| EXERCISE INPUT |
▬▬▬

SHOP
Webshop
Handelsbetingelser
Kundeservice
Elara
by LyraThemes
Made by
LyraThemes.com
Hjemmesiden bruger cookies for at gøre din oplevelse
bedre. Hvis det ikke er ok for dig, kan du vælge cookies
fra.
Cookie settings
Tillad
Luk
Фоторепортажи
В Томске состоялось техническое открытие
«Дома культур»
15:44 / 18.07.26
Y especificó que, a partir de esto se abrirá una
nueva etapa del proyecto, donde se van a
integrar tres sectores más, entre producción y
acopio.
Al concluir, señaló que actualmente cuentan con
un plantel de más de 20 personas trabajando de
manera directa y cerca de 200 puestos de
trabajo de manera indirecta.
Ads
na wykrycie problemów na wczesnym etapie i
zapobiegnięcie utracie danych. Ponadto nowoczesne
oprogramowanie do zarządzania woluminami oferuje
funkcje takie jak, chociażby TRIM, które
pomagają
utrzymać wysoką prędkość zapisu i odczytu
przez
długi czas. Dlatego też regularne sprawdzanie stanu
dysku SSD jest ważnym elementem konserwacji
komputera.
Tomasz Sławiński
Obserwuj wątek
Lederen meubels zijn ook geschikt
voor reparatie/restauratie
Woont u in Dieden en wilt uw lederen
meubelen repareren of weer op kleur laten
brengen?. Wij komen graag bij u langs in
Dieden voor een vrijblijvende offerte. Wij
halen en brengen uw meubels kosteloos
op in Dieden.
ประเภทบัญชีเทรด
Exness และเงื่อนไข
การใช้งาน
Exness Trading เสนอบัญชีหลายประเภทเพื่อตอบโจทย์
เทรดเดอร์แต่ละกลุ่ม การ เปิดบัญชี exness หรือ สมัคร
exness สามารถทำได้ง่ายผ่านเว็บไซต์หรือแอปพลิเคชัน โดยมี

▬▬▬

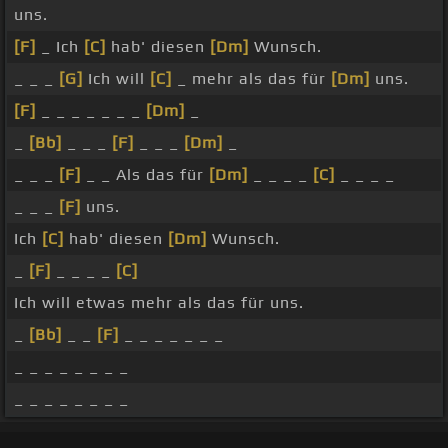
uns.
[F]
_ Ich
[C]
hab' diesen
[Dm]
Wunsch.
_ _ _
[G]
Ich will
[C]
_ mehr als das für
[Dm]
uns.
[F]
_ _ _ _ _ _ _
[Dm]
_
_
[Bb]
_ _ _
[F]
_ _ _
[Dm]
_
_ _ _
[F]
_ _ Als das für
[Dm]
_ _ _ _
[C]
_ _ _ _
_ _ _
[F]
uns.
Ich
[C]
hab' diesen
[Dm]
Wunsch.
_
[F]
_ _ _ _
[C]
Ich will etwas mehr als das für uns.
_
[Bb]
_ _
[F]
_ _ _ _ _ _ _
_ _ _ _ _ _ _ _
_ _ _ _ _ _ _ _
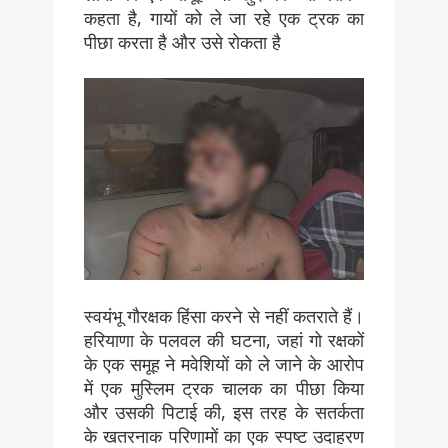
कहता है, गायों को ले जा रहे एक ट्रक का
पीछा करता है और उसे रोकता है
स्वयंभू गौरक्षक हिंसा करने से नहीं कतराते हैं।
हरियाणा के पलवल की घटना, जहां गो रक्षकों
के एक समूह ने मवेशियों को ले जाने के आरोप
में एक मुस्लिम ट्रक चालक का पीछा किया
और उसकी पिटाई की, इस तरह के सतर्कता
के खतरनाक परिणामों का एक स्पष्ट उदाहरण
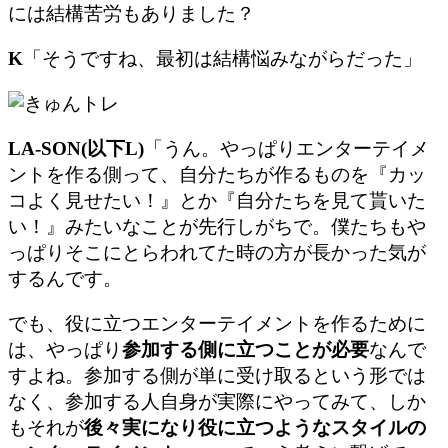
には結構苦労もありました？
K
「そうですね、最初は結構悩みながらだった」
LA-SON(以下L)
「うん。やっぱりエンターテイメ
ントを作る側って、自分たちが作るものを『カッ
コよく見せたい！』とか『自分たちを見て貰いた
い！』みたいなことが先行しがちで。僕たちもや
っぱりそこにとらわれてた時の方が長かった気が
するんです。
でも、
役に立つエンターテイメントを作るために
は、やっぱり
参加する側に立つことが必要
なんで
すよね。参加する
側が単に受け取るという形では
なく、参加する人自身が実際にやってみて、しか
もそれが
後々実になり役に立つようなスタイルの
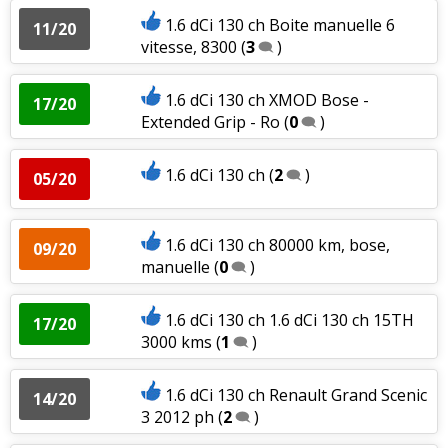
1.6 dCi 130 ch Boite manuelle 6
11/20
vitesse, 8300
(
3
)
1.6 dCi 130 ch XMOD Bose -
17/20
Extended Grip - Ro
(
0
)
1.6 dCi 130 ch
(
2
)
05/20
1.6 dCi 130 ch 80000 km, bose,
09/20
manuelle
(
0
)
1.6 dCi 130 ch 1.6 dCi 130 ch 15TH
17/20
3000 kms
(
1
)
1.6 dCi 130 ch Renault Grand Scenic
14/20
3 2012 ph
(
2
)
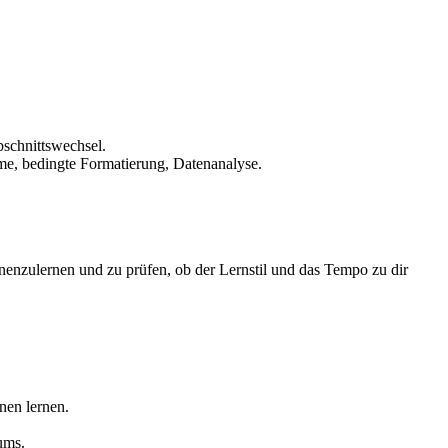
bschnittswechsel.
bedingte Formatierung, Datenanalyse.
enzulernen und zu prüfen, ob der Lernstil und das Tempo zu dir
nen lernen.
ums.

▬▬▬

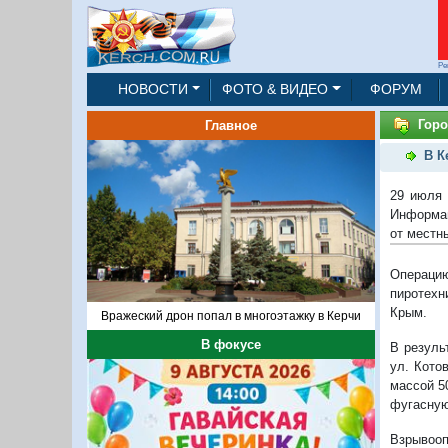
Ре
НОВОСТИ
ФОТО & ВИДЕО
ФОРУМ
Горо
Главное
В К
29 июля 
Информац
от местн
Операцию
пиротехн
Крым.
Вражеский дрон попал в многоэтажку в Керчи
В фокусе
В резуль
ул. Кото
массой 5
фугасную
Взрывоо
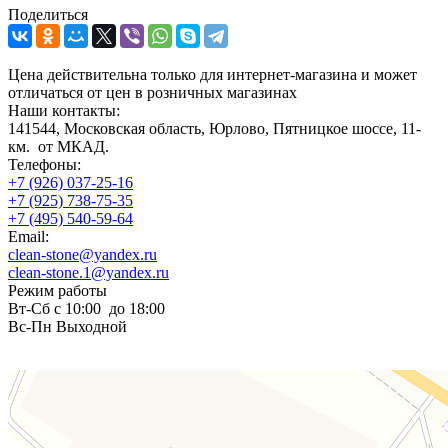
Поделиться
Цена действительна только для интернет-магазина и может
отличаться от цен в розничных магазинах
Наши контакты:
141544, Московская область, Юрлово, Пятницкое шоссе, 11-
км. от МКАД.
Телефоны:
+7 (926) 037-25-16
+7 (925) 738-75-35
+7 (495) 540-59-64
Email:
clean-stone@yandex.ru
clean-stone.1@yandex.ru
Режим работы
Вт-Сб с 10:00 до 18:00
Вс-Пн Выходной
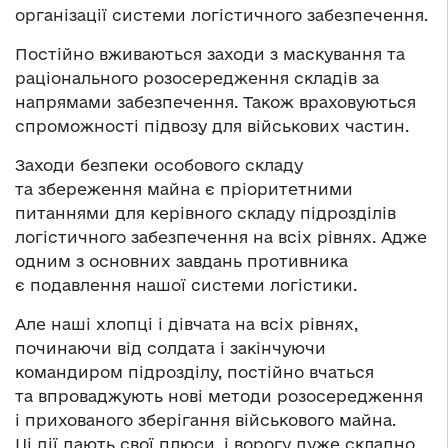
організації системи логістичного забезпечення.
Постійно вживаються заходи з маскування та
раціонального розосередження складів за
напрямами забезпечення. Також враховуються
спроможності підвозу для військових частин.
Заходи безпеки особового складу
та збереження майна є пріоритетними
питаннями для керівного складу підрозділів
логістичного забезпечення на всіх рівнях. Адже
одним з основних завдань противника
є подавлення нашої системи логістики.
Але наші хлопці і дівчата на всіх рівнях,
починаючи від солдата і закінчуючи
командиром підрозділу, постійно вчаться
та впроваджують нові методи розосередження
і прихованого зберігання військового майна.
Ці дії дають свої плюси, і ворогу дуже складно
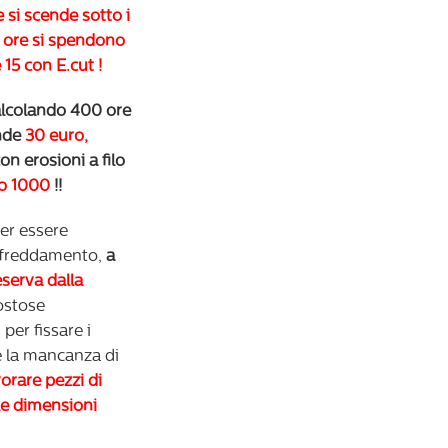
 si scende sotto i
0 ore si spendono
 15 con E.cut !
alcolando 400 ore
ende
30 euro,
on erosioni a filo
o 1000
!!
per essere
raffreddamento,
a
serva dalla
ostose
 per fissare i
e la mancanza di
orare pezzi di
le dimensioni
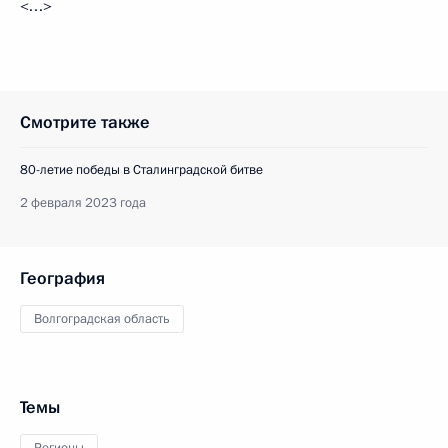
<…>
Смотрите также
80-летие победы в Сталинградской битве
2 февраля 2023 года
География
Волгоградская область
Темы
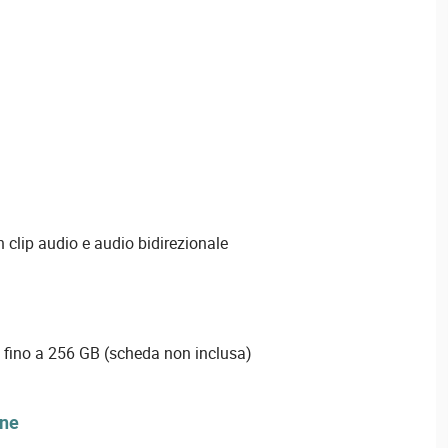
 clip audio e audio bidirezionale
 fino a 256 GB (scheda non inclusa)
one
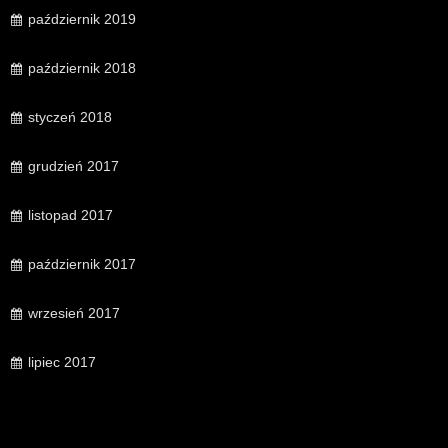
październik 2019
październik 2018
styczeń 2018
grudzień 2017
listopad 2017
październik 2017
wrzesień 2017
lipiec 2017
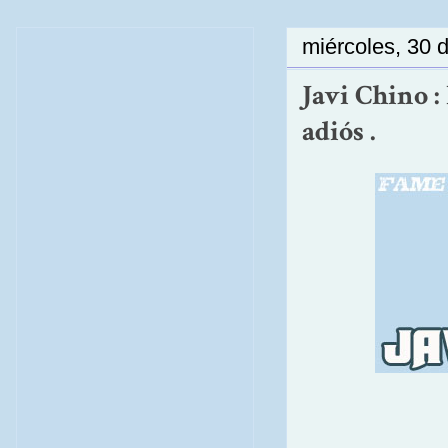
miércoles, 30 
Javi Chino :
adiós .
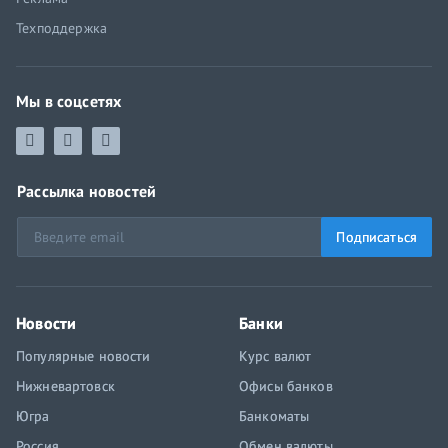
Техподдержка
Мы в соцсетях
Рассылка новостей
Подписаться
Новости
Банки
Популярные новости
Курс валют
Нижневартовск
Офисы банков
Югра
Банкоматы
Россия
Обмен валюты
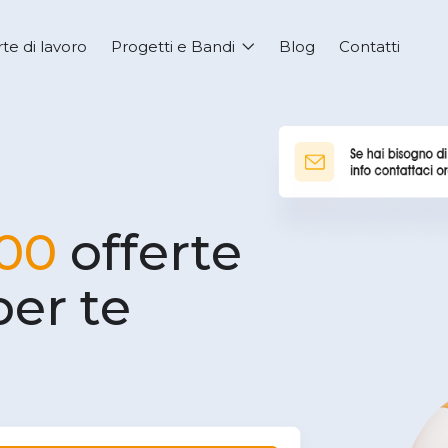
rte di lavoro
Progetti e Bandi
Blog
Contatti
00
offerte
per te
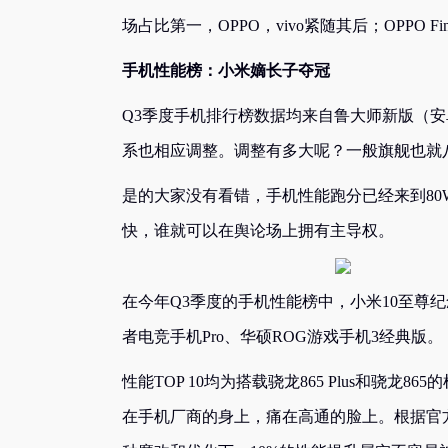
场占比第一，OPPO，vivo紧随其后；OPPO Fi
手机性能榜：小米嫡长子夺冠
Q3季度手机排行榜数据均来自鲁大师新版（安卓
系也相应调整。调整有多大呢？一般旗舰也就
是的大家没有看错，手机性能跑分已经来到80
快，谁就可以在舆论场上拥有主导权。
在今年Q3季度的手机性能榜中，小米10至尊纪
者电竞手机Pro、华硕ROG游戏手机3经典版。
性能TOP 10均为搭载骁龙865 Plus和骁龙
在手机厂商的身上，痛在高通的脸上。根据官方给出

▬▬▬

| EXERCISE OBJECTIVE |
Nothing but the lines from the one with "Обмен валюты" up to and including the one with "者电竞手机Pro、华硕ROG游戏手机3经典版。" should be printed, exactly as they read above. Please keep the pictures out.

| ANSWER FOR THIS EXERCISE |
Обмен валюты
rte di lavoro
Progetti e Bandi
Blog
Contatti
00
offerte
per te
场占比第一，OPPO，vivo紧随其后；OPPO Fi
手机性能榜：小米嫡长子夺冠
Q3季度手机排行榜数据均来自鲁大师新版（安卓
系也相应调整。调整有多大呢？一般旗舰也就
是的大家没有看错，手机性能跑分已经来到80
快，谁就可以在舆论场上拥有主导权。
在今年Q3季度的手机性能榜中，小米10至尊纪
者电竞手机Pro、华硕ROG游戏手机3经典版。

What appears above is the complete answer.